Exercise objective
From the data below, retype exactly the lines starting with the one that contains "Image resolution: width=383, height=2576." and ending with the one that contains "Comarques (129, 2171)", both included.

Collected data:
•••
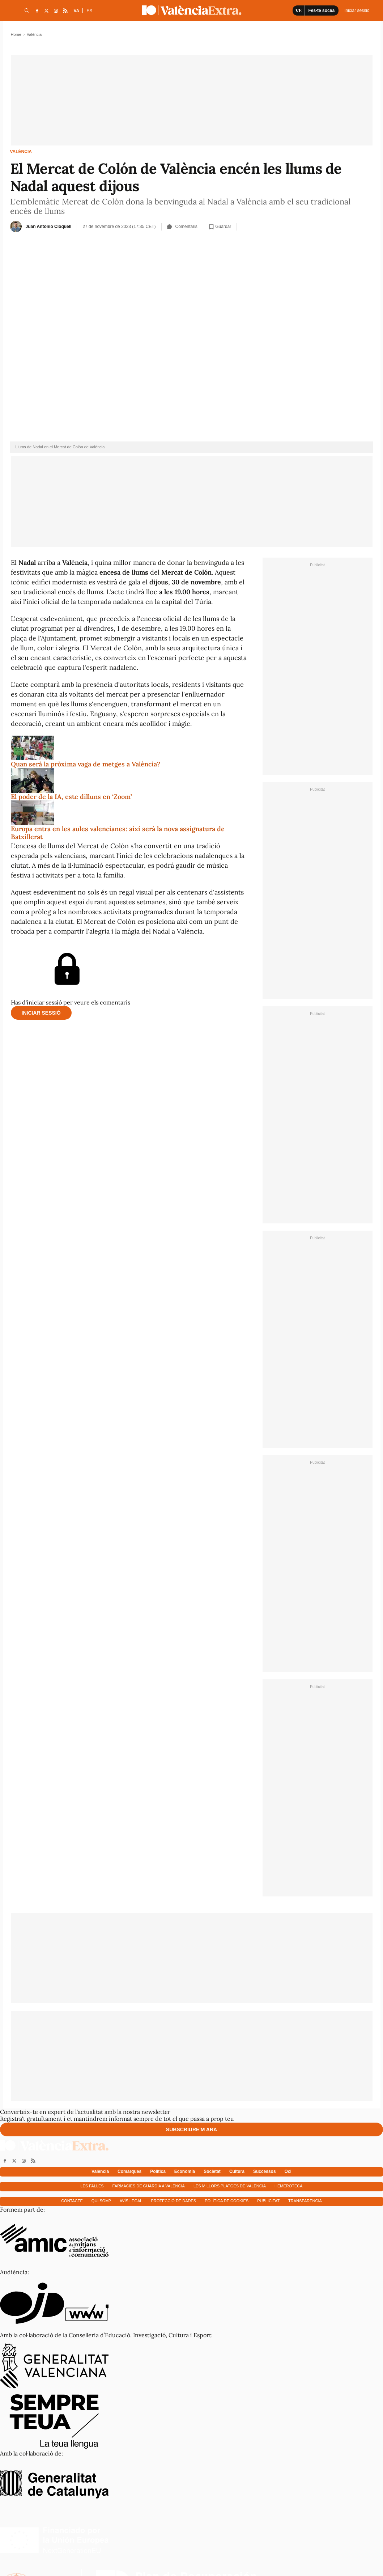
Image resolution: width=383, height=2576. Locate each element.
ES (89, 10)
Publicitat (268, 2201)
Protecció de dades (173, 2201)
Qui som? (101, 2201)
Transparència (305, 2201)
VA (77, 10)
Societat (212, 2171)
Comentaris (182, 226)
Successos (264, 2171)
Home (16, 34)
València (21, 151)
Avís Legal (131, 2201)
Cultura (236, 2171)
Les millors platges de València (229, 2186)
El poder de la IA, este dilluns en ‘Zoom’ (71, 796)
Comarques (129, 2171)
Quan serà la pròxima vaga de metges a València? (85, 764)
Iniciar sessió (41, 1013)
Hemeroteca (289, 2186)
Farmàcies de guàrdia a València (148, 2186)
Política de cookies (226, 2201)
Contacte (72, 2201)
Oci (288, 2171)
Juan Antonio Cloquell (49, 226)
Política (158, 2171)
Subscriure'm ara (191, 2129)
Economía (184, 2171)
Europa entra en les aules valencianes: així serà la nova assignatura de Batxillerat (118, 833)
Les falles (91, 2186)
•••
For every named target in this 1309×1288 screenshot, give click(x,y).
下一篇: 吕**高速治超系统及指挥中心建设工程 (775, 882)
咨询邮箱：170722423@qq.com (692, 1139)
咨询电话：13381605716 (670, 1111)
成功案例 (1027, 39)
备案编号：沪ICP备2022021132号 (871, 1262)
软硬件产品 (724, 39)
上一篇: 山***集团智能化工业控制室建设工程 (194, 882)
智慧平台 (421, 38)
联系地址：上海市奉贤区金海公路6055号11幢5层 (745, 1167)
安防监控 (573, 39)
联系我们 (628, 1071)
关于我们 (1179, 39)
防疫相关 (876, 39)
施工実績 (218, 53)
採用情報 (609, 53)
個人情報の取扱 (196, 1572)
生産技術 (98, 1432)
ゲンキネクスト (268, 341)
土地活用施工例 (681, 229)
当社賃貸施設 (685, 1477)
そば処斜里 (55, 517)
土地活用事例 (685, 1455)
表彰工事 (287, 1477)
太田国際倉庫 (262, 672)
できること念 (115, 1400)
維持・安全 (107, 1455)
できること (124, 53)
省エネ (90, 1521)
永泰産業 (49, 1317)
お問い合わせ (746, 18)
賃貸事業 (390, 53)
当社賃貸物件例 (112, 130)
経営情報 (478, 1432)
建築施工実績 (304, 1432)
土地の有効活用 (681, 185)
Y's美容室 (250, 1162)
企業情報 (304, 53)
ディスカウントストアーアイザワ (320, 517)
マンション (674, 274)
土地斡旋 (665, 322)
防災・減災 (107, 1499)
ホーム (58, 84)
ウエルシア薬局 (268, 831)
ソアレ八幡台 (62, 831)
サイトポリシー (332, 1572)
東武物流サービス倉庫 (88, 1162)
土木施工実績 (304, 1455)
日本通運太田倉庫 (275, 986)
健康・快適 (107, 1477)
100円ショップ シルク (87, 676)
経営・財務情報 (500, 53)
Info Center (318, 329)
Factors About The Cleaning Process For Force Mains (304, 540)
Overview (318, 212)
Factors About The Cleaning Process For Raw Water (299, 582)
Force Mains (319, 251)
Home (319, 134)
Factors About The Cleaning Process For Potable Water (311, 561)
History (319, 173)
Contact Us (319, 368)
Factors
•••
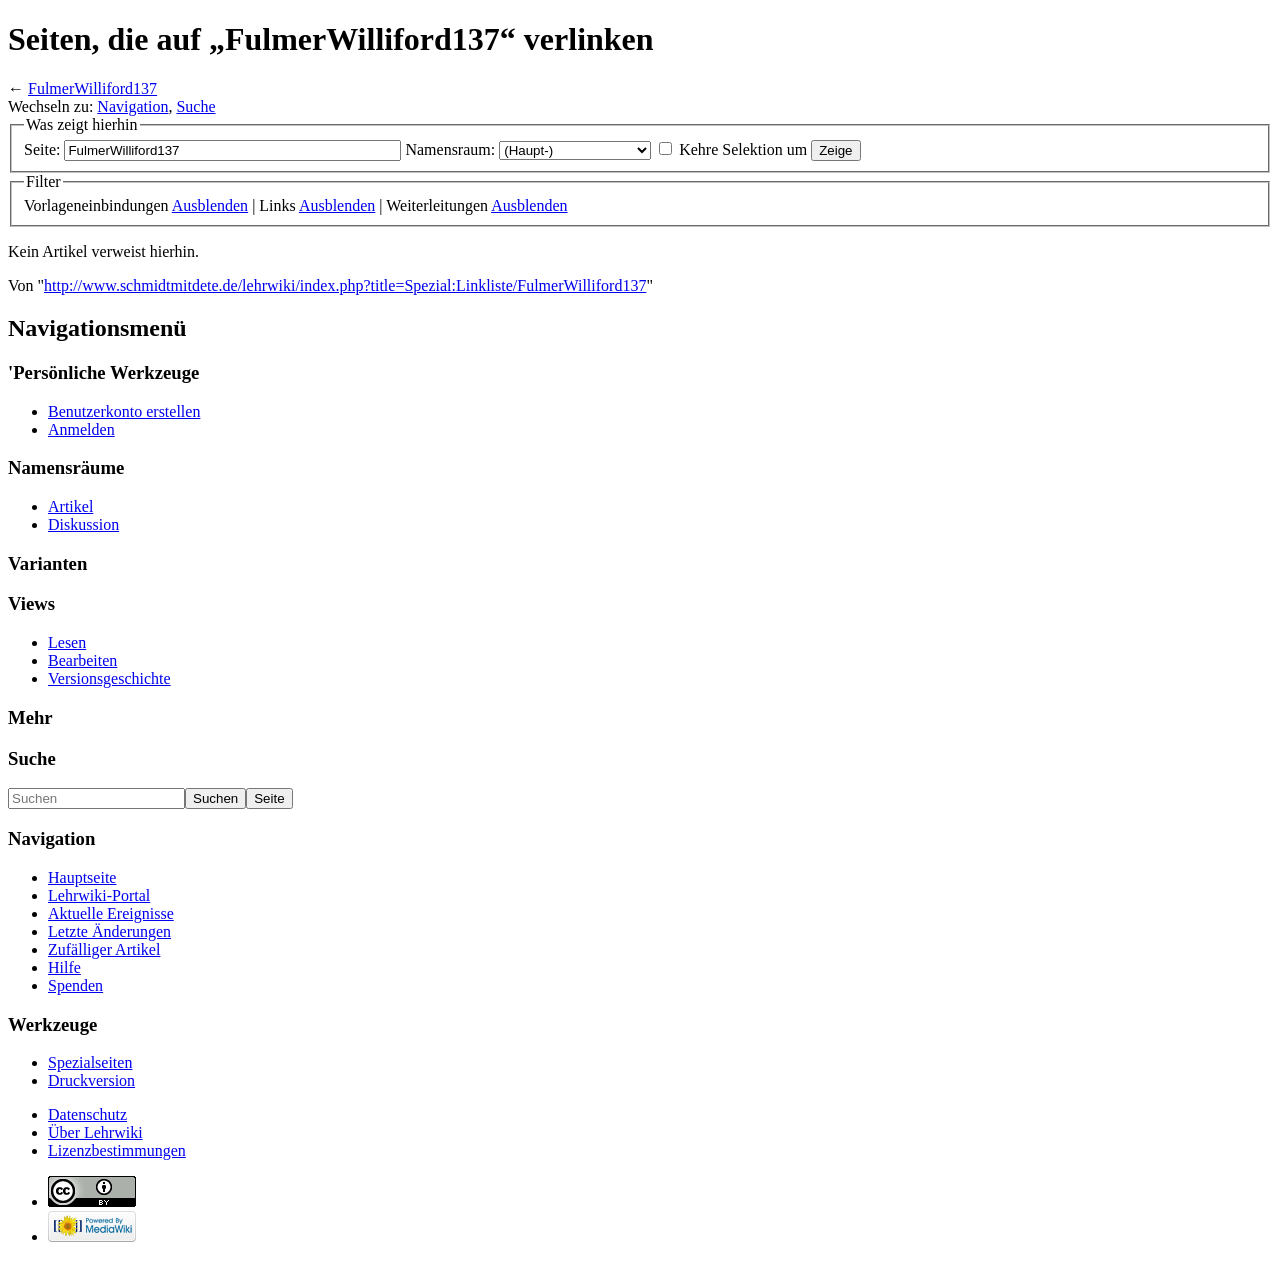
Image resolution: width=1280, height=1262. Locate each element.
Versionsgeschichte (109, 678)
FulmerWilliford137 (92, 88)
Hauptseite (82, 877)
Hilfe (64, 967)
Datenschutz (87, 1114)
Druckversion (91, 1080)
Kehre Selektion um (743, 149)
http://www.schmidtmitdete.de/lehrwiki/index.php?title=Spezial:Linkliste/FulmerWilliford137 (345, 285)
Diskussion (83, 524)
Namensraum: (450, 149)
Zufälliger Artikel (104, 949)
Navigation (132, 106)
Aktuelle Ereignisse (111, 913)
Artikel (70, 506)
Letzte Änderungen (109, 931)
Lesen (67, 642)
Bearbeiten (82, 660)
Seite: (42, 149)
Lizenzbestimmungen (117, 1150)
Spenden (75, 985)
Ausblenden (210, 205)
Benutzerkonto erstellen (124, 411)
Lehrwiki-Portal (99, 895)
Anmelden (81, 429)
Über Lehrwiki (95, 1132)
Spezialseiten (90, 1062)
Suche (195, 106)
•••
Written reply
Image resolution: width=383, height=2576. Locate each element.
ES (89, 10)
Publicitat (268, 2201)
Protecció de dades (173, 2201)
Qui som? (101, 2201)
Transparència (305, 2201)
VA (77, 10)
Societat (212, 2171)
Comentaris (182, 226)
Successos (264, 2171)
Home (16, 34)
València (21, 151)
Avís Legal (131, 2201)
Cultura (236, 2171)
Les millors platges de València (229, 2186)
El poder de la IA, este dilluns en ‘Zoom’ (71, 796)
Comarques (129, 2171)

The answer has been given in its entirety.